Recommendation: Replace silent clamping with asserts! that reverts the transaction. If the balance would go negative, something is critically wrong and the transaction should fail loudly.

MEDIUM

M-01: Fee can consume entire swap input, producing zero-value swap

Location: swap-x-for-y, swap-y-for-x

Description: The fee calculation uses mul-up (rounds up), and the net amount uses a simple subtraction with a floor of zero:

(fee (mul-up dx (get fee-rate-x pool)))
(dx-net-fees (if (<= dx fee) u0 (- dx fee)))

For small swaps with non-trivial fee rates, the entire input can be consumed by the fee. The swap proceeds with dx-net-fees = 0, the AMM math returns dy = 0, the user's tokens are transferred to the vault, and nothing comes back. The min-dy check (default-to u0) passes because 0 >= 0.

Impact: Users who don't set an explicit min-dy lose their entire input on small swaps. The fee goes to the reserve, and the user gets nothing.

Recommendation: Add (asserts! (> dx-net-fees u0) ERR-INVALID-LIQUIDITY) after fee calculation.

MEDIUM

M-02: Oracle-resilient price updated with stale pre-swap balances

Location: swap-x-for-y, swap-y-for-x

Description: The oracle-resilient price is computed by calling get-oracle-resilient which reads current pool state (pre-swap balances), then stored in the pool-updated merge. But the pool balances haven't been updated yet when the oracle is recalculated:

(pool-updated (merge pool {
    balance-x: (+ balance-x dx-net-fees fee-rebate),
    balance-y: (if (<= balance-y dy) u0 (- balance-y dy)),
    oracle-resilient: (if (get oracle-enabled pool)
        (try! (get-oracle-resilient token-x token-y factor))  ;; reads OLD balances
        u0)
    }))

The oracle-resilient value is an EMA between the old oracle-resilient and the current instant price. Since it reads pre-swap balances, the EMA lags by one swap. This is a design choice (delayed oracle), but it means within a single block, multiple swaps progressively diverge the oracle from reality.

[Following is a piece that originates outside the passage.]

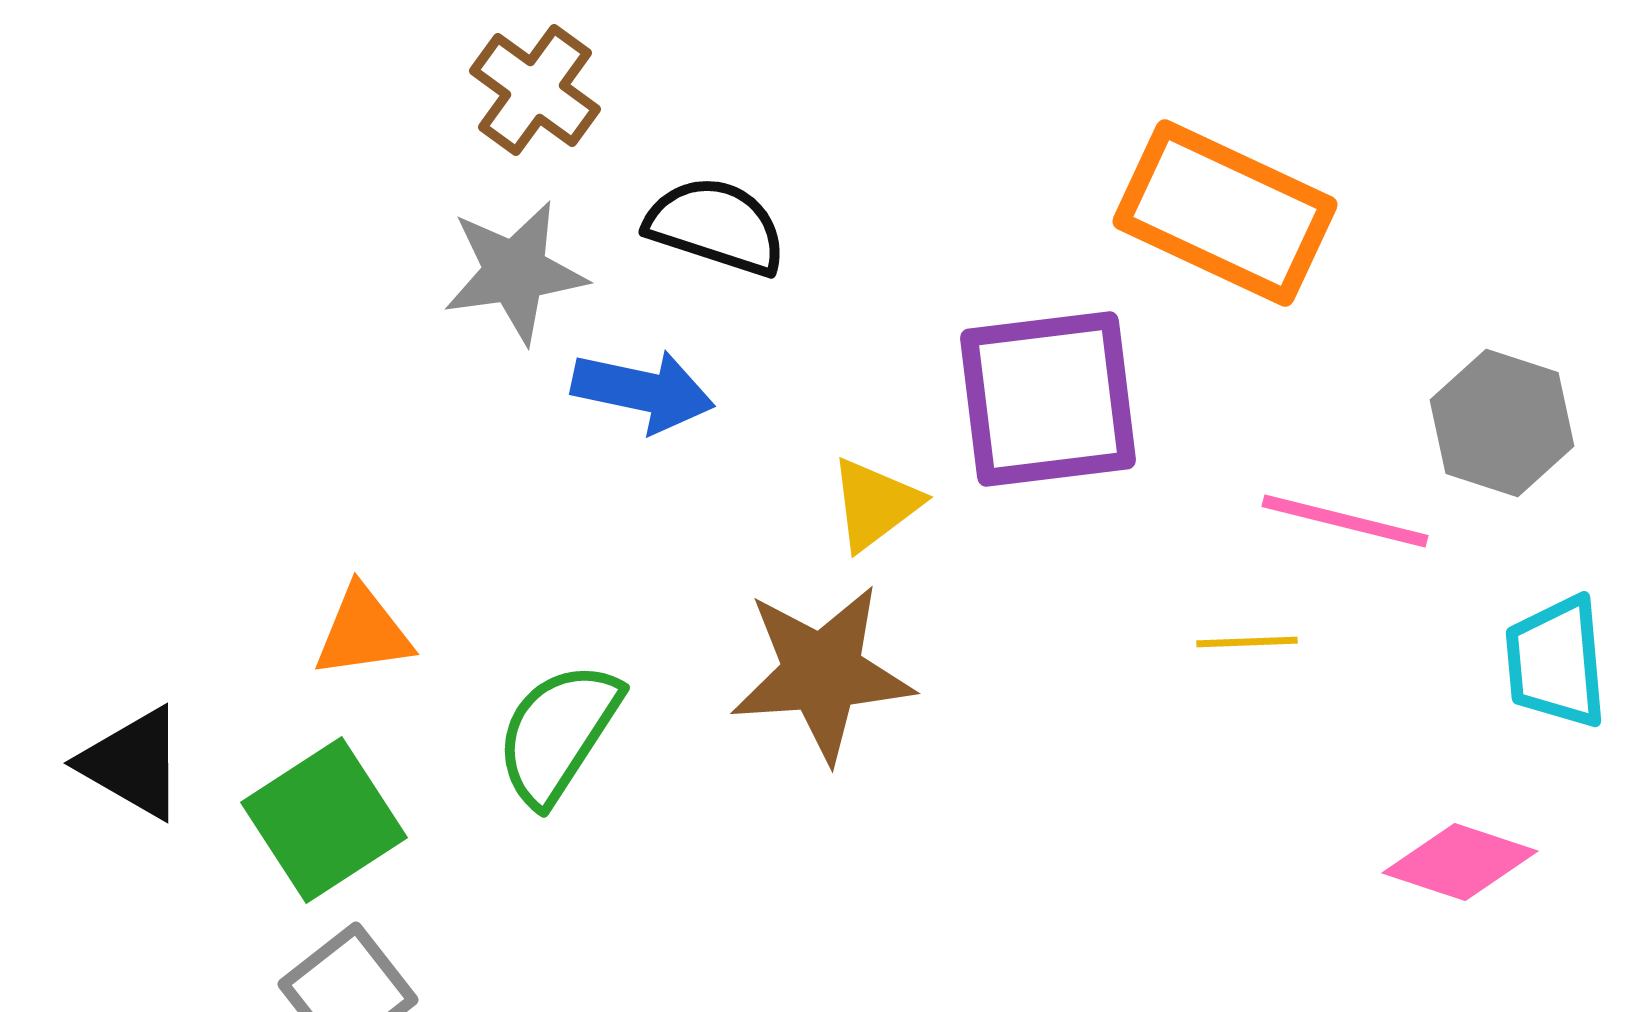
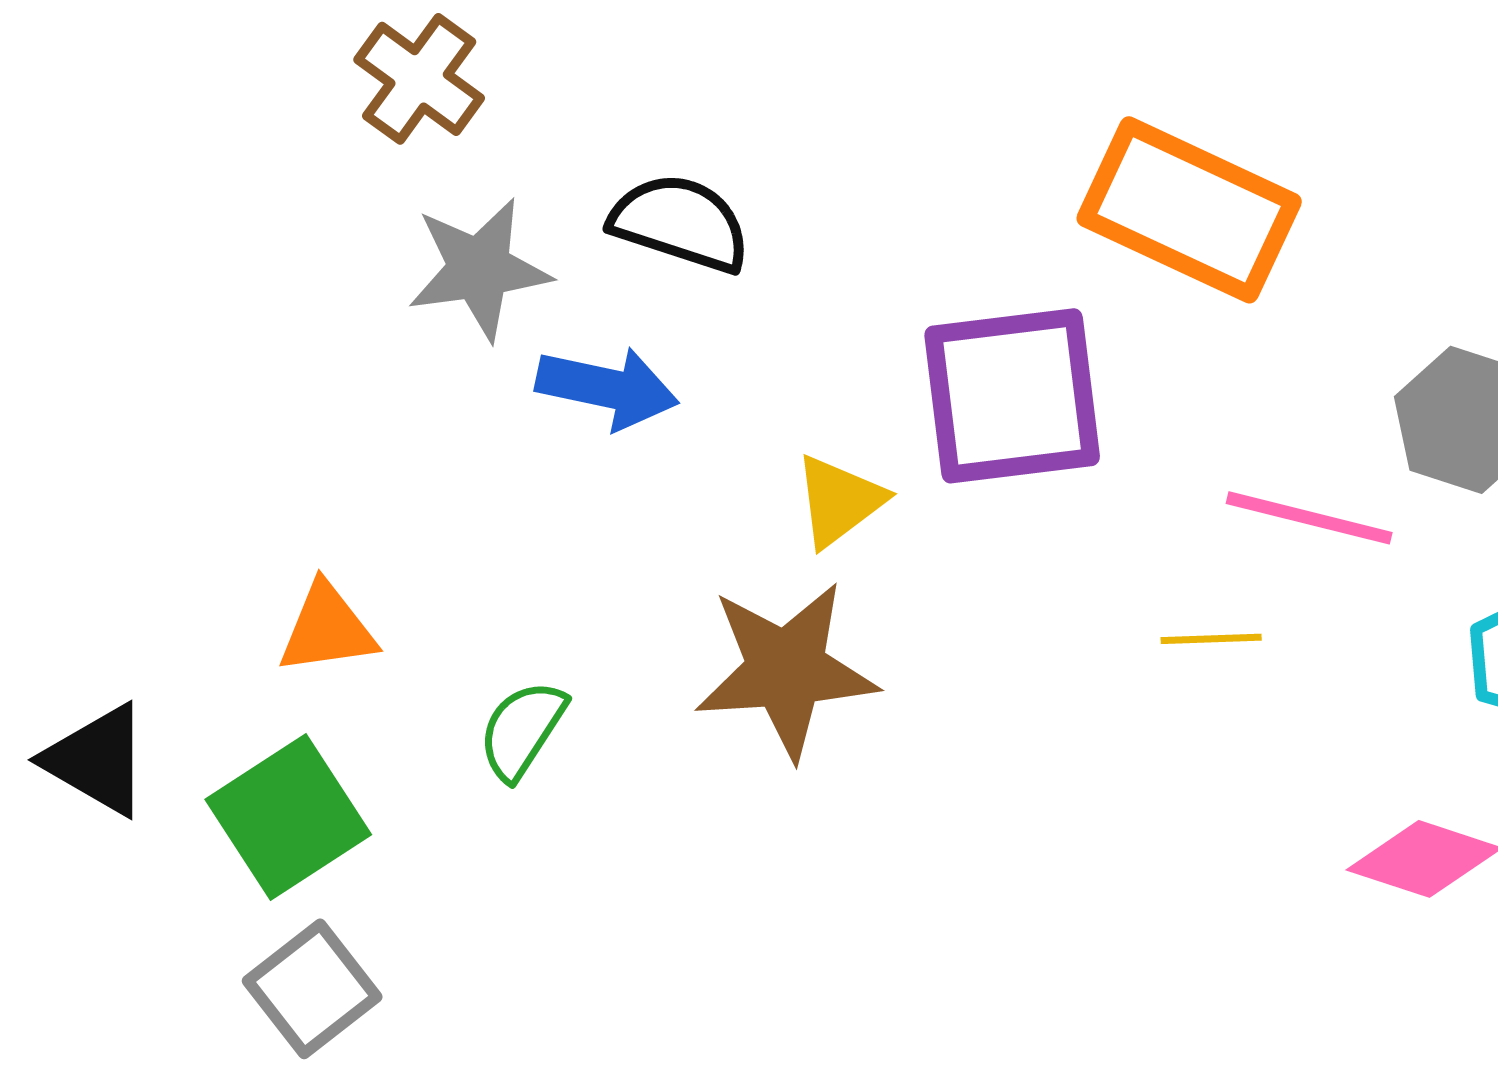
brown cross: (535, 90) -> (419, 79), moved
green semicircle: (558, 733) -> (522, 730), size x0.7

Impact: Protocols relying on get-oracle-resilient for pricing (e.g., lending liquidations) see a price that's always one swap behind. An attacker can make a large swap, then use the stale oracle in the same block.

Recommendation: Document this as an intentional lag, or compute oracle-resilient using the post-swap balances.

MEDIUM

M-03: Threshold-based small-trade linearization creates arbitrage opportunity

Location: get-y-given-x, get-x-given-y

Description: For trades below the threshold, the AMM linearly interpolates the output:

(dy (if (>= dx threshold)
    (get-y-given-x-internal balance-x balance-y factor dx)
    (div-down (mul-down dx (get-y-given-x-internal balance-x balance-y factor threshold)) threshold)))

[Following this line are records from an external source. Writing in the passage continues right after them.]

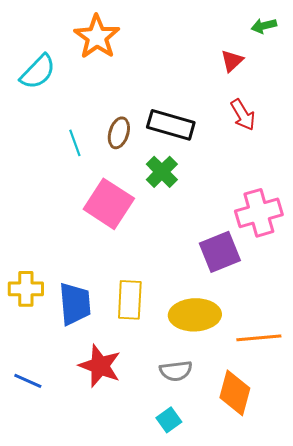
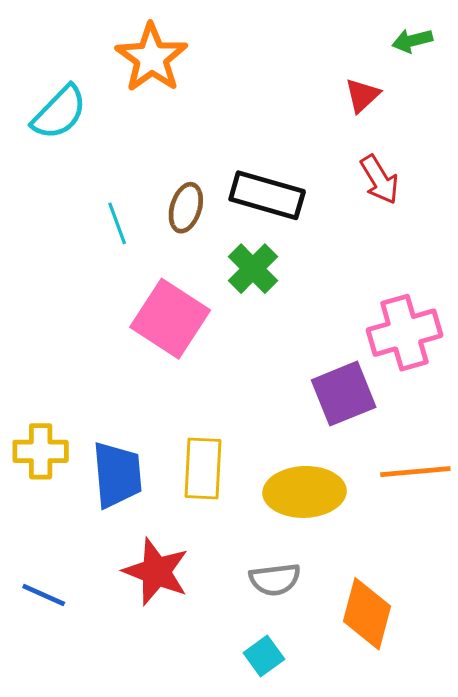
orange line: (259, 338) -> (415, 472), moved

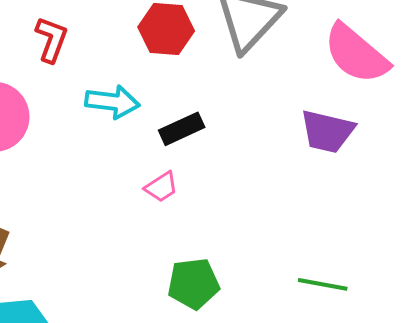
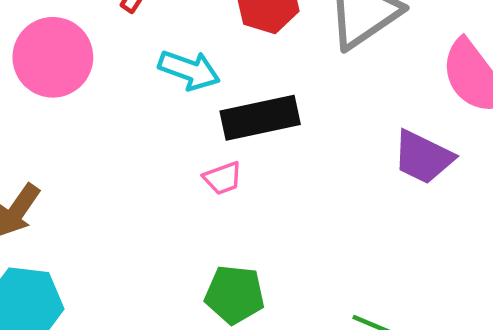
black rectangle: (182, 129) -> (260, 118), size x1.5

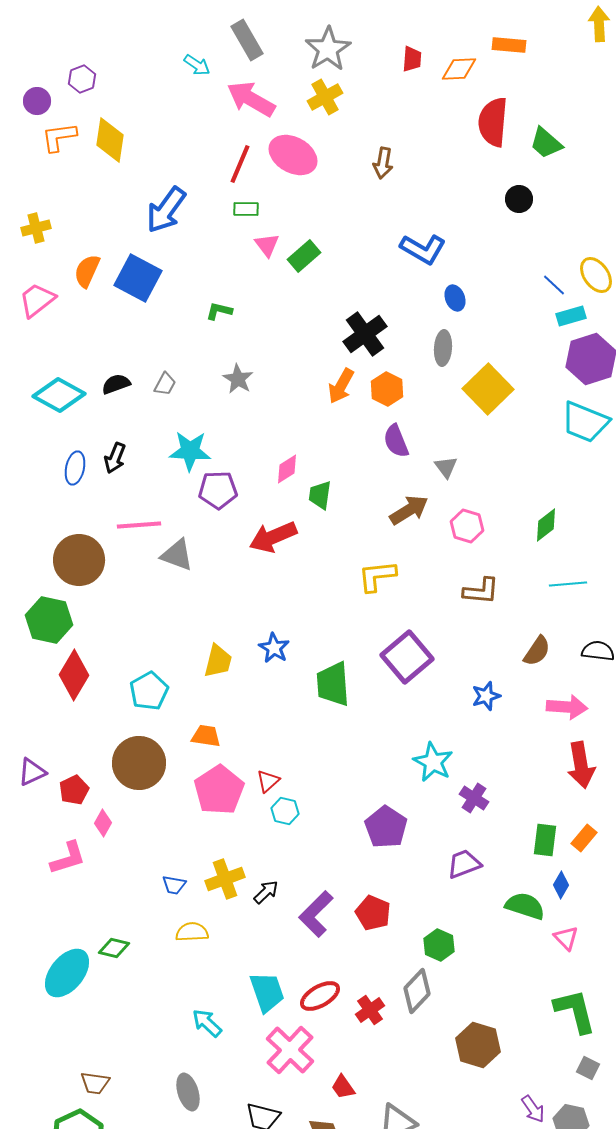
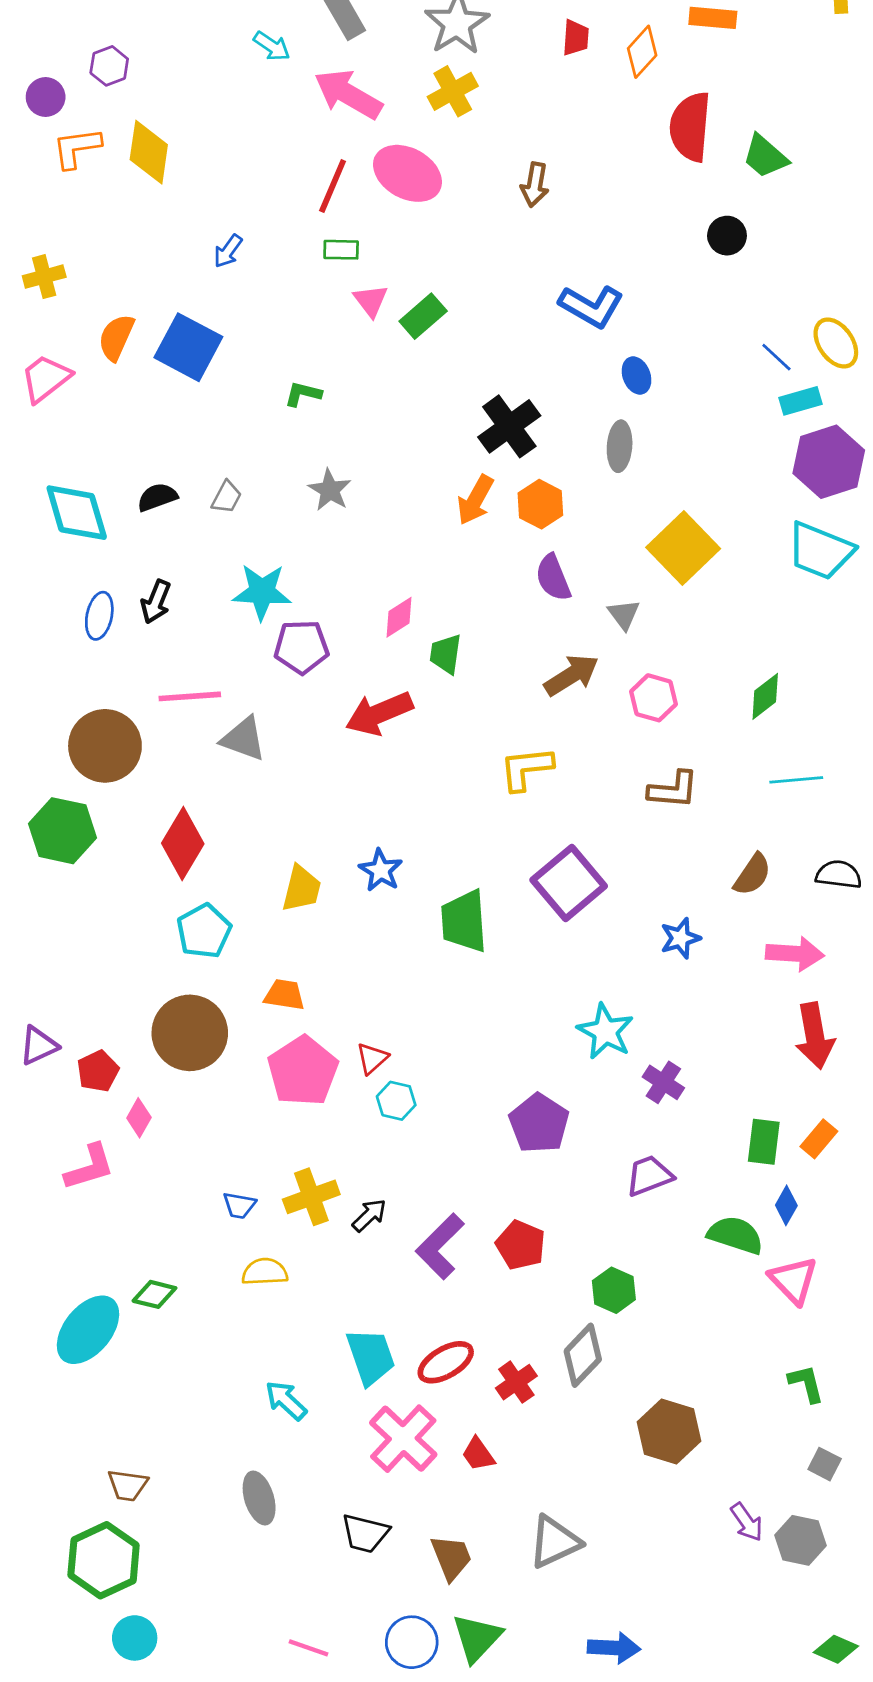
orange diamond: (459, 69) -> (642, 52), turned -45
blue arrow: (166, 210) -> (228, 251), size x0.5
yellow square: (488, 389) -> (683, 548), moved
cyan diamond: (59, 395) -> (77, 513), turned 45
red diamond: (74, 675) -> (183, 843), moved
pink triangle: (566, 938) -> (793, 1280), size x1.4
green L-shape: (575, 1011) -> (806, 1383), size x0.6
red trapezoid: (343, 1087) -> (478, 1454), moved

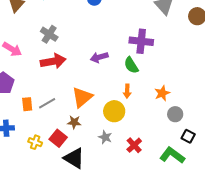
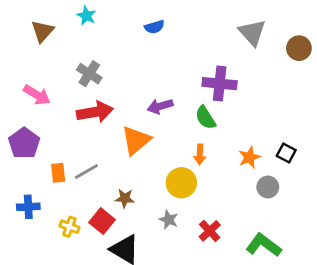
orange triangle: (82, 97) -> (136, 140), moved
black square: (188, 136) -> (286, 153), moved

This linear approximation gives a constant price for all sub-threshold trades, regardless of the actual curve. The price at threshold may differ from the true marginal price for small trades (depending on the curve's convexity). An attacker can split a large trade into many sub-threshold trades if the linearized price is more favorable, or combine small trades into one above-threshold trade if the curve price is better.

Impact: Systematic arbitrage of the pricing discontinuity at the threshold boundary. The pool-owner controls the threshold, which interacts with H-01.

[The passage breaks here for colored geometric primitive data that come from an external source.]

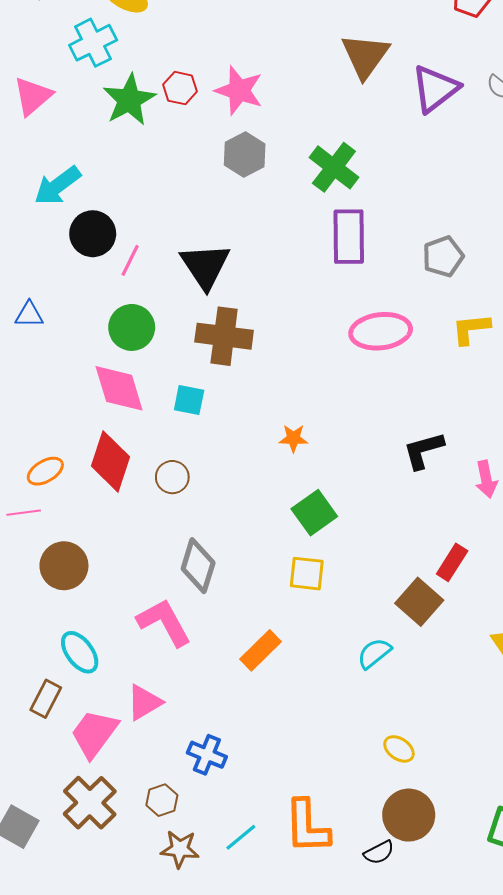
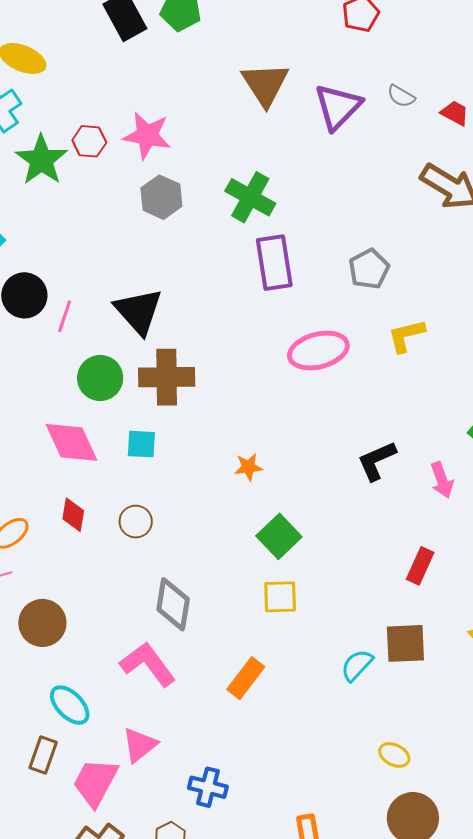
green circle: (132, 327) -> (100, 378), moved
red diamond: (110, 461) -> (73, 515), size x0.6
brown square: (419, 602) -> (405, 643), moved, turned -36

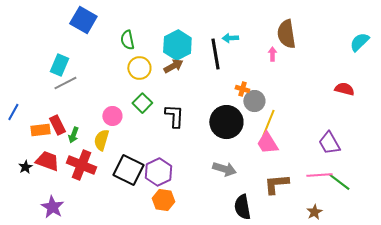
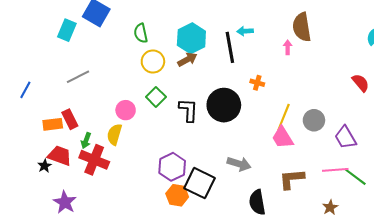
cyan rectangle: (59, 65) -> (67, 30), moved
red semicircle: (344, 89) -> (361, 83), turned 36
gray circle: (254, 101) -> (314, 120), moved
blue line: (13, 112) -> (25, 90), moved
black circle: (226, 122) -> (224, 105), moved
green arrow: (73, 135) -> (86, 141), moved
black star: (25, 167) -> (45, 166), moved
black square: (128, 170) -> (200, 183), moved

Recommendation: Use the actual curve for all trade sizes, or ensure the linearization is always less favorable than the curve (conservative rounding).

LOW

L-01: Permissionless pool creation with arbitrary pool-owner

Location: create-pool

Description: Anyone (not blocklisted) can create a pool for any token pair with any pool-owner principal. Combined with H-01, this means an attacker can create a pool for legitimate token pairs and set themselves as owner with full parameter control.

Impact: Phishing risk — users might interact with a malicious pool for a legitimate token pair. The registry likely prevents duplicate pools (same token-x, token-y, factor), but different factors allow parallel pools.

Recommendation: Restrict pool creation to DAO-approved principals, or limit pool-owner privileges for user-created pools.

LOW

L-02: Blocklist check inconsistency between add and reduce liquidity

Location: add-to-position vs reduce-position

Description: add-to-position does NOT check the blocklist — any address can add liquidity. But reduce-position DOES check the blocklist. This means a user can deposit funds, then get blocklisted, and their funds are permanently locked.

;; add-to-position: no blocklist check
(asserts! (not (is-paused)) ERR-PAUSED)

;; reduce-position: has blocklist check
(asserts! (not (is-blocklisted-or-default tx-sender)) ERR-BLOCKLISTED)

Impact: Blocklisted users cannot withdraw their LP position. This could be intentional (sanctions compliance) but is asymmetric and not documented.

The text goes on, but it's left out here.